Normality and studentized residuals
A more subtle issue is the normality of the distribution on \(\varepsilon\).
We can look at the residuals to judge normality if \(n\) is big enough (say \(>20~~ \rightarrow\) less than that makes it too hard to call).
In particular, if we have decent size\(\color{red}{n}\), we want the shape of the studentized residual distribution to “look” like\(\color{red}{N(0,1)}\).
The most obvious tactic is to look at a histogram of \(r_i\).
For example, consider the residuals from a regression of Rent on SqFt which ignores houses with \(\geq 2000\) sqft.
identically distributed (i.e., they have constant variance)
All of these can be violated! Let’s see what violations look like and how we can deal with them within the SLR framework.
Violation 1: Non-constant variance
If you get a trumpet shape (bunching of the \(Y\)s), you have nonconstant variance.
This violates our assumption that all \(\varepsilon_i\) have the same \(\sigma^2\).

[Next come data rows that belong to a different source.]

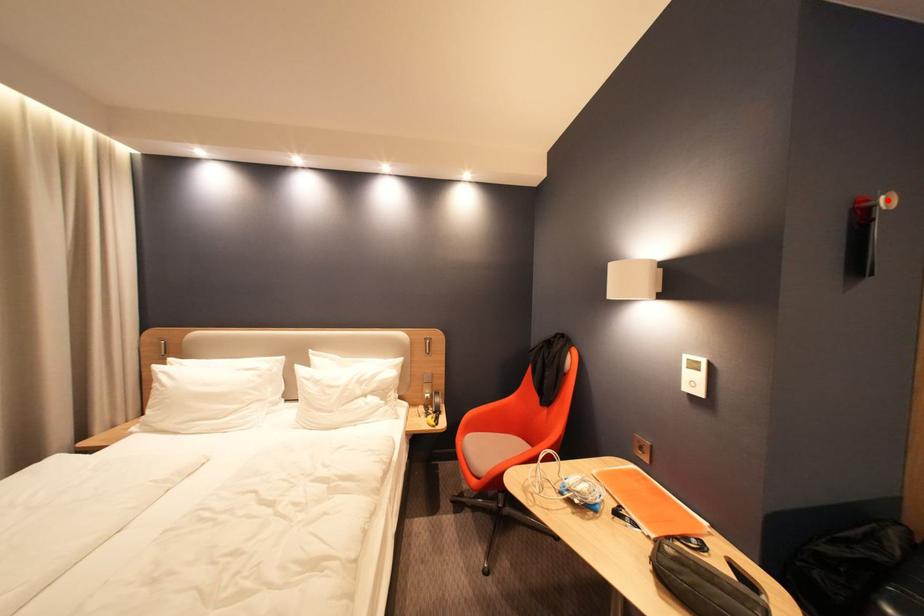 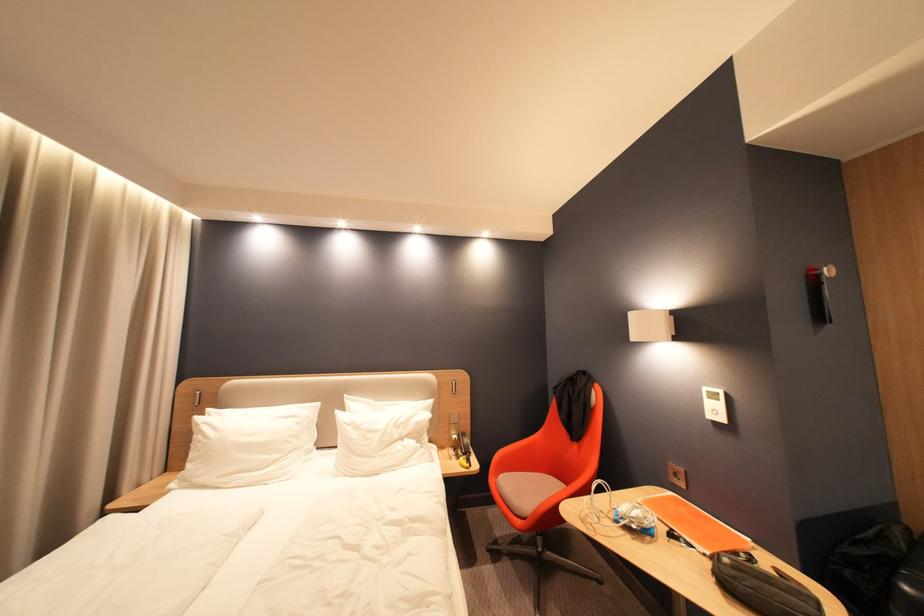 The point at the highlighted location is marked in the first image. Where is the corresponding point in the second image?

(830, 270) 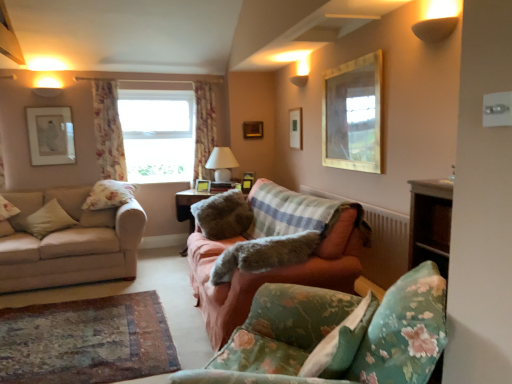 Question: Considering the positions of fluffy white pillow at left, which is counted as the 2th pillow, starting from the left, and floral fabric pillow at lower right, which is the 4th pillow from left to right, in the image, is fluffy white pillow at left, which is counted as the 2th pillow, starting from the left, taller or shorter than floral fabric pillow at lower right, which is the 4th pillow from left to right,?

Solution 1: Variance stabilizing transformations
This is one of the most common model violations; luckily, it is usually fixable by transforming the response (\(Y\)) variable.
\(\color{dodgerblue}{\log(Y)}\) is the most common variance stabilizing transform.
If \(Y\) has only positive values (e.g. sales) or is a count (e.g. # of customers), take \(\log(Y)\) (always natural log).
\(\color{dodgerblue}{\sqrt{Y}}\) is sometimes used, especially if the data have zeros.
In general, think what you expect to be linear for your data.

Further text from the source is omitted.